[[ Records for the task open ]]
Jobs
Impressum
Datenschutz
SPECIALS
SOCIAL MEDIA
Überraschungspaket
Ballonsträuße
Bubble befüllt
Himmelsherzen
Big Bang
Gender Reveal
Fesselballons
[[ Records for the task closed ]]
[[ Records for the task open ]]
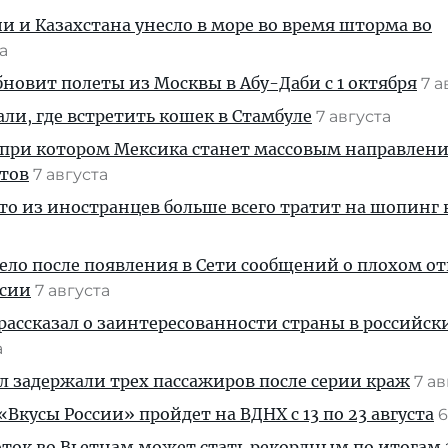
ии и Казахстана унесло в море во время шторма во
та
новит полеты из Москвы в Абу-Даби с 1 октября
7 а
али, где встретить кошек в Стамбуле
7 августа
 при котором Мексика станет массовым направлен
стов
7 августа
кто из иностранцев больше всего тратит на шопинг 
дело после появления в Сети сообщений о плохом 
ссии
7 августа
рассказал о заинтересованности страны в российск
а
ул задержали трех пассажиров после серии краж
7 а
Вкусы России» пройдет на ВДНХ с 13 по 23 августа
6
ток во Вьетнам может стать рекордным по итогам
[[ Records for the task closed ]]
[[ Records for the task open ]]
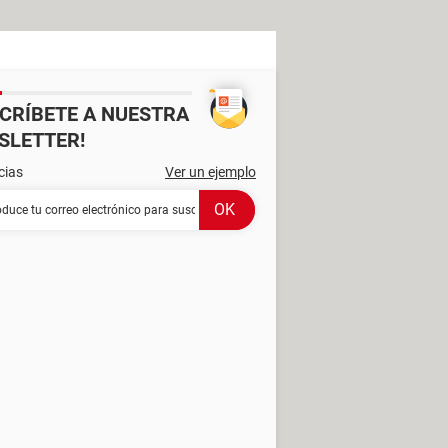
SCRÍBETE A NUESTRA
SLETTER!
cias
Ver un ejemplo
[[ Records for the task closed ]]
■ What the task requires
Using the entries above, repeat only the lines from the one containing "Bubble befüllt" through the one containing "Fesselballons", end lines included.

■ Task response
Bubble befüllt
Himmelsherzen
Big Bang
Gender Reveal
Fesselballons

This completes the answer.